Age harden: Heat to 510–540°C for 1–2 hours, then air cool.
Mistakes here kill recovery:
Too low age temperature (below 500°C): The steel doesn’t form enough “precipitates” (tiny particles that boost strength). Recovery rate drops to 85% or lower.
Too high age temperature (above 550°C): Precipitates grow too big, making the steel brittle. Recovery rate might hit 88%, but the spring will crack easily.
A factory in Indiana once used 560°C for aging—their 631 springs had a 89% recovery rate but cracked in 200 cycles of use. Fixing the temperature to 520°C pushed recovery to 93% and eliminated cracking.
2. Cold Working (Don’t Over-Do It)
Cold working (stretching or bending the steel at room temperature) makes 631 stronger—but too much kills elasticity. Most 631 springs use 20–30% cold work (meaning the steel is stretched 20–30% of its length during manufacturing).
Over 40% cold work: The steel gets too stiff. Recovery rate drops to 82–85%—the spring can’t bounce back fully.
Under 15% cold work: The steel is too soft. It might have 95% recovery, but it bends permanently under heavy loads.
3. Stress Level During Use (Don’t Push It Too Far)
Even a well-made 631 spring will lose recovery if you load it beyond its limits. For example, if you use a 631 spring rated for 500N in a 700N application, its recovery rate will drop from 93% to 80% after a few hundred cycles—permanent deformation sets in fast.

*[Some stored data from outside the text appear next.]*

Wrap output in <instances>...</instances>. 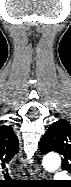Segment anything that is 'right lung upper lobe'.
I'll return each mask as SVG.
<instances>
[{"label":"right lung upper lobe","mask_w":71,"mask_h":187,"mask_svg":"<svg viewBox=\"0 0 71 187\" xmlns=\"http://www.w3.org/2000/svg\"><path fill=\"white\" fill-rule=\"evenodd\" d=\"M19 151V142L11 126L0 127V157L9 163Z\"/></svg>","instance_id":"1"}]
</instances>
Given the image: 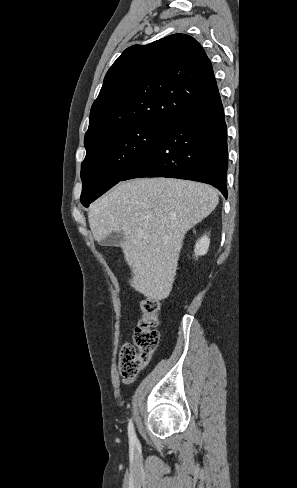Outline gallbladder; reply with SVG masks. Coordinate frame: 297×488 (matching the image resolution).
Returning a JSON list of instances; mask_svg holds the SVG:
<instances>
[{
  "label": "gallbladder",
  "instance_id": "gallbladder-1",
  "mask_svg": "<svg viewBox=\"0 0 297 488\" xmlns=\"http://www.w3.org/2000/svg\"><path fill=\"white\" fill-rule=\"evenodd\" d=\"M124 241L123 232H113L102 240L103 245L118 246Z\"/></svg>",
  "mask_w": 297,
  "mask_h": 488
}]
</instances>
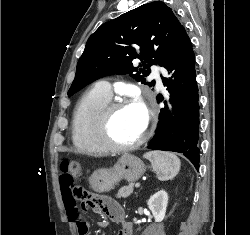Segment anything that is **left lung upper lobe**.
Returning a JSON list of instances; mask_svg holds the SVG:
<instances>
[{
    "mask_svg": "<svg viewBox=\"0 0 250 235\" xmlns=\"http://www.w3.org/2000/svg\"><path fill=\"white\" fill-rule=\"evenodd\" d=\"M181 29L172 9L161 1L144 4L102 24L86 43L68 96L113 74H130L153 86L155 81L146 82L144 77L150 74L151 65L163 66ZM137 58L142 68L132 65Z\"/></svg>",
    "mask_w": 250,
    "mask_h": 235,
    "instance_id": "obj_1",
    "label": "left lung upper lobe"
}]
</instances>
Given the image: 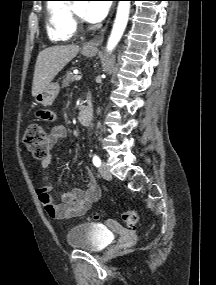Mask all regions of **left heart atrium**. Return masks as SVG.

Real-World Case: Fixing a Car Shock Spring Problem
A Michigan-based spring manufacturer supplies 631 stainless steel shock springs to a small automotive company. In 2023. they got a flood of complaints: the springs were sagging after 8.000 miles. Here’s how they fixed it with testing:
Tested the Failed Springs: They cut coupons from the saggy springs and ran recovery tests—only 83% recovery rate (way below the 90% target).
Found the Issue: They checked their heat treatment logs—turns out, a new operator had set the age temperature to 480°C (too low) instead of 520°C. The steel didn’t form enough precipitates, so recovery was low.
Fixed the Process: They reset the age temperature to 520°C, re-tested coupons (92% recovery), and made new springs.
Results: The new springs lasted 30.000+ miles with no sagging. Customer complaints dropped to zero, and the automotive company increased their order by 50%.
The factory’s quality manager said: “We used to skip testing for small batches—now we test every lot. It’s saved us from costly recalls and kept our customers happy.”
Conclusion
631 stainless steel is a fantastic material for high-performance springs—but its value depends on two things: good processing and thorough elastic recovery rate testing. Testing ensures your springs bounce back reliably, last longer, and don’t fail when it matters most.
The key steps are simple: prep the right sample, use a universal testing machine, load to 70% of yield strength, and calculate recovery rate. Then, fix process issues (like bad heat treatment or over-cold working) to hit that 90–95% target.
For spring manufacturers, this isn’t just extra work—it’s an investment. A well-tested 631 spring costs a little more upfront, but it saves money on returns, recalls, and customer loss. And in industries like automotive or aerospace, where spring failure is risky, testing is non-negotiable.
At the end of the day, a spring’s job is to bounce back—and testing makes sure 631 stainless steel does exactly that.